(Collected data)

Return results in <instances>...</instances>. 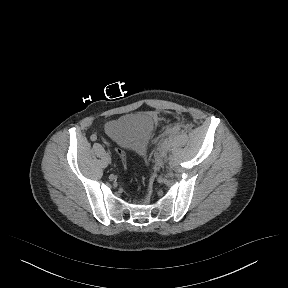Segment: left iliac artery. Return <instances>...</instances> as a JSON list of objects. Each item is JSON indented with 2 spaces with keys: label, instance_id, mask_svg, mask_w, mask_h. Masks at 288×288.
<instances>
[{
  "label": "left iliac artery",
  "instance_id": "obj_1",
  "mask_svg": "<svg viewBox=\"0 0 288 288\" xmlns=\"http://www.w3.org/2000/svg\"><path fill=\"white\" fill-rule=\"evenodd\" d=\"M166 144H167V139H164V141H163L162 144H161V148H160L161 151H164V150H165Z\"/></svg>",
  "mask_w": 288,
  "mask_h": 288
}]
</instances>
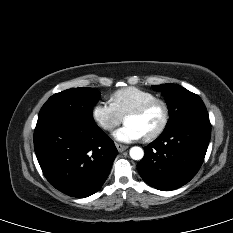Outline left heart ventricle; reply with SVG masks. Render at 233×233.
Masks as SVG:
<instances>
[{
    "label": "left heart ventricle",
    "instance_id": "b2bd125f",
    "mask_svg": "<svg viewBox=\"0 0 233 233\" xmlns=\"http://www.w3.org/2000/svg\"><path fill=\"white\" fill-rule=\"evenodd\" d=\"M162 119L163 108L161 105L156 104L142 115L127 117L125 123L133 124L142 132L143 136H147L159 127Z\"/></svg>",
    "mask_w": 233,
    "mask_h": 233
}]
</instances>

## [YOUR GOAL]
The expected output is the exact run of lines from the one containing "Outline left heart" through the final line of the data above, both ends included, with no pictures.

## [EXERCISE OUTPUT]
Outline left heart ventricle; reply with SVG masks. Render at 233×233.
Masks as SVG:
<instances>
[{
    "label": "left heart ventricle",
    "instance_id": "b2bd125f",
    "mask_svg": "<svg viewBox=\"0 0 233 233\" xmlns=\"http://www.w3.org/2000/svg\"><path fill=\"white\" fill-rule=\"evenodd\" d=\"M162 119L163 108L161 105L156 104L142 115L127 117L125 123L133 124L142 132L143 136H147L159 127Z\"/></svg>",
    "mask_w": 233,
    "mask_h": 233
}]
</instances>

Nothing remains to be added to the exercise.